Tuesday, September 29, 2009

Liquid risk strategies are highly correlated

What does the Australian dollar (AUD) have to do with global equity markets? Fundamentally at first glance not that much. Australian equity market cap is a small fraction of the global markets. But the data shows something else. The chart below shows the regression plot between AUD and the MSCI World Index (global equity index) since Sep-08. The R^2 for the regression is 0.75, pointing to the fact that a large part of AUD/USD movements are explained by the global equity markets. One gets a similar result for the AUD/JPY cross.

AUD/USD vs. the MSCI World Index

source: Bloomberg


In contrast however, Dollar/Yen shows little relationship to the global equity markets (see chart below).

USD/JPY vs. the MSCI World Index

source: Bloomberg


What's going on here? What's so special about our friends down under? It turns out that it has less to do with Australia and more to do with correlated risk taking. We discussed this before in the context of the "carry trade".

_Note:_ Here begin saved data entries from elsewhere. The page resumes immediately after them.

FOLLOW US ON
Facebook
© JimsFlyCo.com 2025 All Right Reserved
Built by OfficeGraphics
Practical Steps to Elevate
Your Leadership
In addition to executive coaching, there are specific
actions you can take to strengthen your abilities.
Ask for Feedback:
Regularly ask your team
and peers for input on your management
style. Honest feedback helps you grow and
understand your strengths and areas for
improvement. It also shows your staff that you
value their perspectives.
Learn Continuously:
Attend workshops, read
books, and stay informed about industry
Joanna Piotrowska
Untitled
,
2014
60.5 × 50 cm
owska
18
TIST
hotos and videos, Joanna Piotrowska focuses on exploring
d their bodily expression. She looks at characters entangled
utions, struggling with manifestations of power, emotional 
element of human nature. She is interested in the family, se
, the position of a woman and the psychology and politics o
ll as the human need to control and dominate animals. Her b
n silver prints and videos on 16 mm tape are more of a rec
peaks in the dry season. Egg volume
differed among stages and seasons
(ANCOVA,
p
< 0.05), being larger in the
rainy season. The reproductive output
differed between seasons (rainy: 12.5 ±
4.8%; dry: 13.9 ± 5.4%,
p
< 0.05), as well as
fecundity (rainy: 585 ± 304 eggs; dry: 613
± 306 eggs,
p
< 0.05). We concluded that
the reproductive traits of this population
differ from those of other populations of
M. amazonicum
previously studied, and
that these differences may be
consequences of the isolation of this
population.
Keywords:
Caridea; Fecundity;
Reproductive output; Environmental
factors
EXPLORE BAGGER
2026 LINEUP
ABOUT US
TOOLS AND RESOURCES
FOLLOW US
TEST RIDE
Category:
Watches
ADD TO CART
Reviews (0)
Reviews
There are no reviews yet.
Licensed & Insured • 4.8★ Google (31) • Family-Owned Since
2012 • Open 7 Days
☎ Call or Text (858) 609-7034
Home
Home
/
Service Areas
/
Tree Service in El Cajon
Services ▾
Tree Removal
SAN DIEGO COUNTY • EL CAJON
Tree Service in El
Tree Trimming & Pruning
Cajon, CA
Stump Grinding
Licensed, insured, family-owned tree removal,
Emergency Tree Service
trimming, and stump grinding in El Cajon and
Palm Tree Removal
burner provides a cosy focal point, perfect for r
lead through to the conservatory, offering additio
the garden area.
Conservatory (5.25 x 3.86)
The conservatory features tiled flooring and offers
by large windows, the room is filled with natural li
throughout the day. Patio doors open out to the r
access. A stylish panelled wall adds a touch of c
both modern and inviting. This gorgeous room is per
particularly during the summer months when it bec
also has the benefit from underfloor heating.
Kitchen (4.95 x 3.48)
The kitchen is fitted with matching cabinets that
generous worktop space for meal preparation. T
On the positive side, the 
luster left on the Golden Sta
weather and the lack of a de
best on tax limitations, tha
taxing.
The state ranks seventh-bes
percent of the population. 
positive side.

Imagine the global markets as continuously jumping in and out of liquid risk trades. A risk trade is anything that produces positive returns when we have an "all is well for now" feel around the world. If no scary things happen a risk trade should do well, but as soon as something spooks the markets, the risk trade gets unwound. That's why it needs to be liquid.

The two most liquid risk trades are global equities and currency carry trades (long a currency with high interest rate and short a currency with low interest rate). We all know why equities represent a risky trade. The carry trade is also risky because it tends to be highly leveraged. Some may argue that commodities are in that camp as well, although liquidity there is not as high (relative to currencies and equities). That means that when traders put on risk, some go long equities, others put on the carry trade. When they jump out, the reverse happens. The key is that they do it simultaneously (usually it's different sets of people who trade these). That's why the correlation works for AUD/USD and AUD/JPY - both of these are a high rate currency against a low rate currency, i.e. carry trades. USD/JPY is not a carry trade, thus the correlation to equities is insignificant.

The lesson here is simple: if you have liquid risk strategies, expect them to be correlated, no matter what the asset class is. That is why those who think diversification will significantly cut their risk are surprised every time when seemingly unrelated markets/strategies become correlated.